Eu li: Codinome Cassandra, da Meg Cabot

Meg Cabot é sempre um bom ponta pé quando estou em ressaca literária, sua escrita é envolvente, rápida e divertida. Então, para tentar, mais uma vez, sair dessa inércia literária, resolvi apostar em Codinome Cassandra, o segundo volume da série Desaparecidos.

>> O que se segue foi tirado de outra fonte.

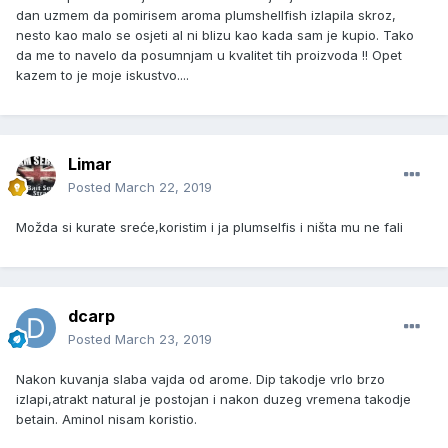
dan uzmem da pomirisem aroma plumshellfish izlapila skroz,
nesto kao malo se osjeti al ni blizu kao kada sam je kupio. Tako
da me to navelo da posumnjam u kvalitet tih proizvoda !! Opet
kazem to je moje iskustvo....
Limar
Posted
March 22, 2019
Možda si kurate sreće,koristim i ja plumselfis i ništa mu ne fali
dcarp
Posted
March 23, 2019
Nakon kuvanja slaba vajda od arome. Dip takodje vrlo brzo
izlapi,atrakt natural je postojan i nakon duzeg vremena takodje
betain. Aminol nisam koristio.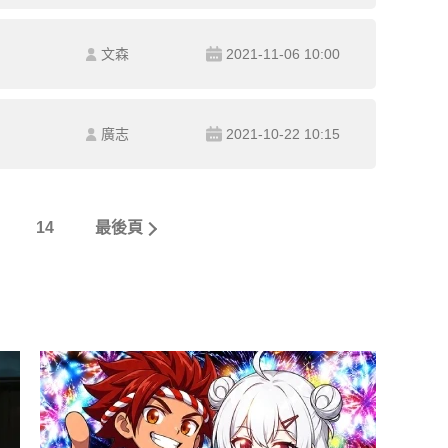
文森
2021-11-06 10:00
廣志
2021-10-22 10:15
14
最後頁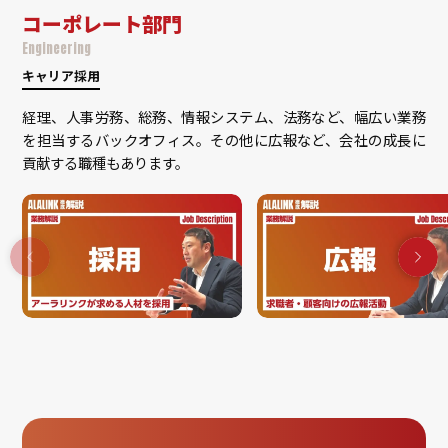
コーポレート部門
Engineering
キャリア採用
経理、人事労務、総務、情報システム、法務など、幅広い業務
を担当するバックオフィス。その他に広報など、会社の成長に
貢献する職種もあります。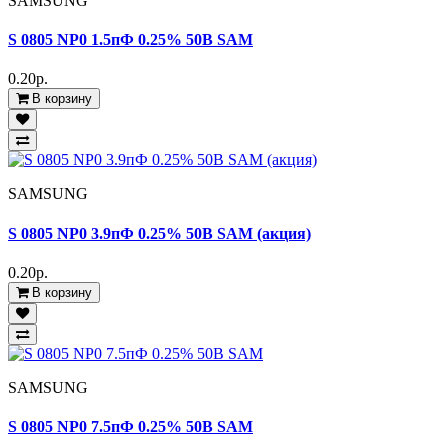
SAMSUNG
S 0805 NP0 1.5пФ 0.25% 50В SAM
0.20р.
В корзину
SAMSUNG
S 0805 NP0 3.9пФ 0.25% 50В SAM (акция)
0.20р.
В корзину
SAMSUNG
S 0805 NP0 7.5пФ 0.25% 50В SAM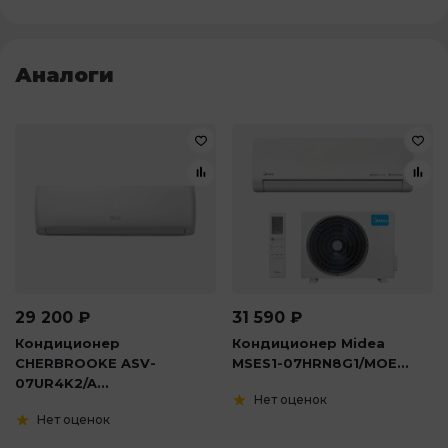
Аналоги
29 200
₽
31 590
₽
Кондиционер
Кондиционер Midea
CHERBROOKE ASV-
MSES1-07HRN8G1/MOE...
07UR4K2/A...
Нет оценок
Нет оценок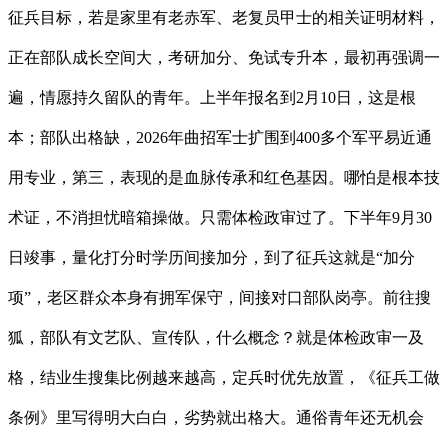
征兵目标，若是家里有老赤军、老复员甲士的相关证明材料，
正在部队成长空间大，考研加分、免试专升本，最初再强调一
遍，情愿持久留队的青年。上半年报名到2月10日，这是根
本；部队出格缺，2026年曲招军士扩围到400多个军平易近通
用专业，第三，表现的是血脉传承和红色基因。哪怕是根本技
术证，不消担忧暗箱操做。只需体检政审过了。下半年9月30
日竣事，量化打分时学历间接加分，到了征兵这就是“加分
项”，老区群众本身有拥军保守，间接对口部队岗亭。前往搜
狐，部队有文艺队、宣传队，什么概念？就是体检政审一及
格，结业生搜集比例越来越高，定兵时优先放置，《征兵工做
条例》里写得明大白白，劣势就出格大。通俗青年还无机会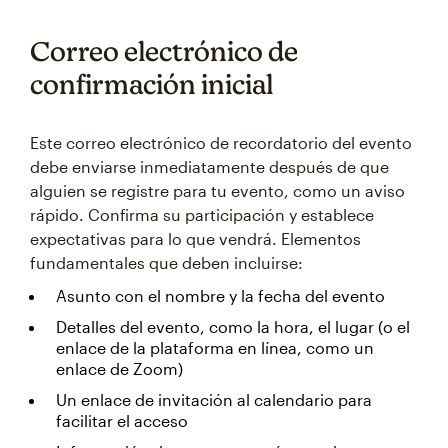
Correo electrónico de
confirmación inicial
Este correo electrónico de recordatorio del evento
debe enviarse inmediatamente después de que
alguien se registre para tu evento, como un aviso
rápido. Confirma su participación y establece
expectativas para lo que vendrá. Elementos
fundamentales que deben incluirse:
Asunto con el nombre y la fecha del evento
Detalles del evento, como la hora, el lugar (o el
enlace de la plataforma en línea, como un
enlace de Zoom)
Un enlace de invitación al calendario para
facilitar el acceso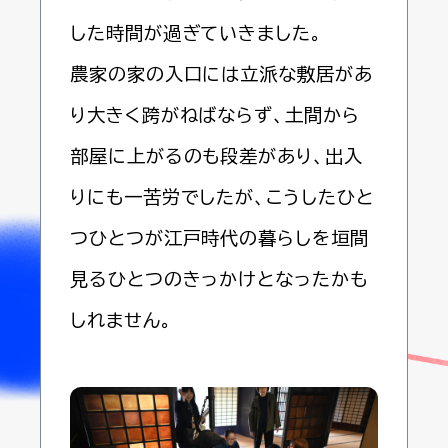
した時間が過ぎていきました。
農家の家の入口には立派な敷居があ
り大きく跨がねばならず、土間から
部屋に上がるのも段差があり、出入
りにも一苦労でしたが、こうしたひと
つひとつが江戸時代の暮らしを垣間
見るひとつのきっかけとなったかも
しれません。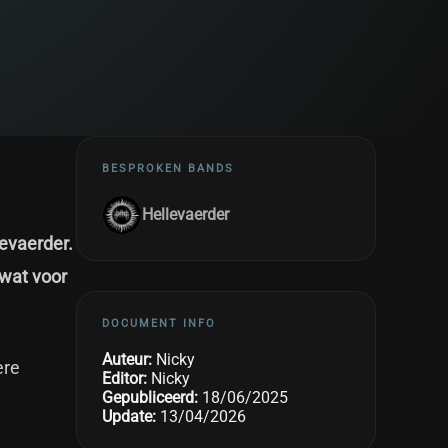
BESPROKEN BANDS
Hellevaerder
evaerder.
 wat voor
DOCUMENT INFO
Auteur:
Nicky
ere
Editor:
Nicky
Gepubliceerd:
18/06/2025
Update:
13/04/2026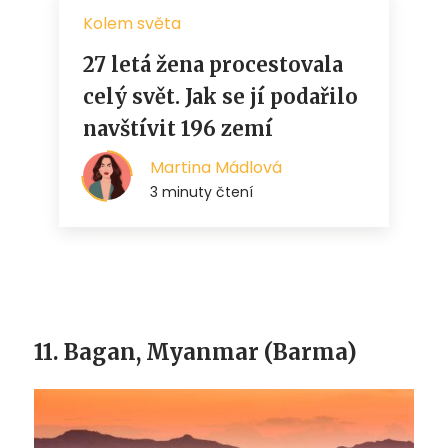
11. Bagan, Myanmar (Barma)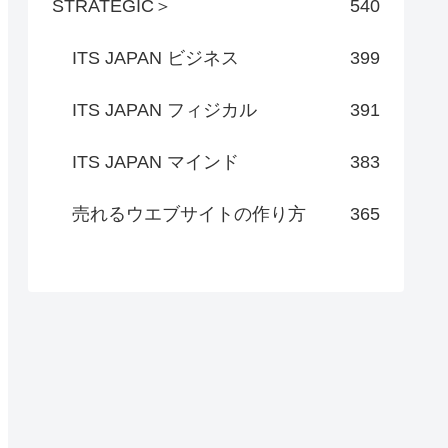
STRATEGIC＞
540
ITS JAPAN ビジネス
399
ITS JAPAN フィジカル
391
ITS JAPAN マインド
383
売れるウエブサイトの作り方
365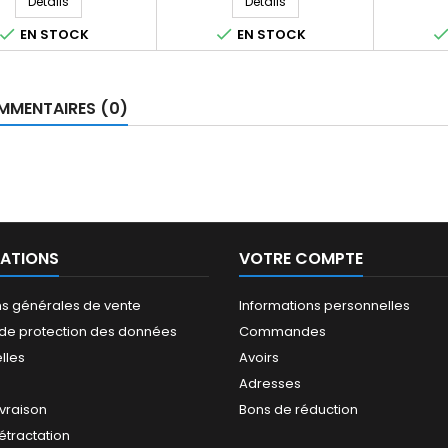
Détails
Détails


EN STOCK
EN STOCK
MENTAIRES (0)
ATIONS
VOTRE COMPTE
ns générales de vente
Informations personnelles
e de protection des données
Commandes
lles
Avoirs
Adresses
ivraison
Bons de réduction
rétractation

IMG_20170820_111348349Codinome Cassandra tem uma capa cheia de notas musicais para representar o acampamento Wawasee para crianças com talentos especiais para música, que é onde Jess está trabalhando nessas férias de verão. Tudo parece estar indo bem, a final de contas pelo menos nesse verão ela não precisaria trabalhar em um dos restaurantes da família, continuaria no anonimato e tudo sairia bem. Mas nem tudo são flores quando se trata de Jess, bem, flor é a ultima palavra que se espera numa frase que se refira a ela.

Ela continua encontrando crianças desaparecidas às escondidas, mantém uma pessoa de confiança na organização que funciona como Disque Desaparecidos ou algo do tipo, mas o que ela não sabia é que o FBI ainda estava observando seus movimentos.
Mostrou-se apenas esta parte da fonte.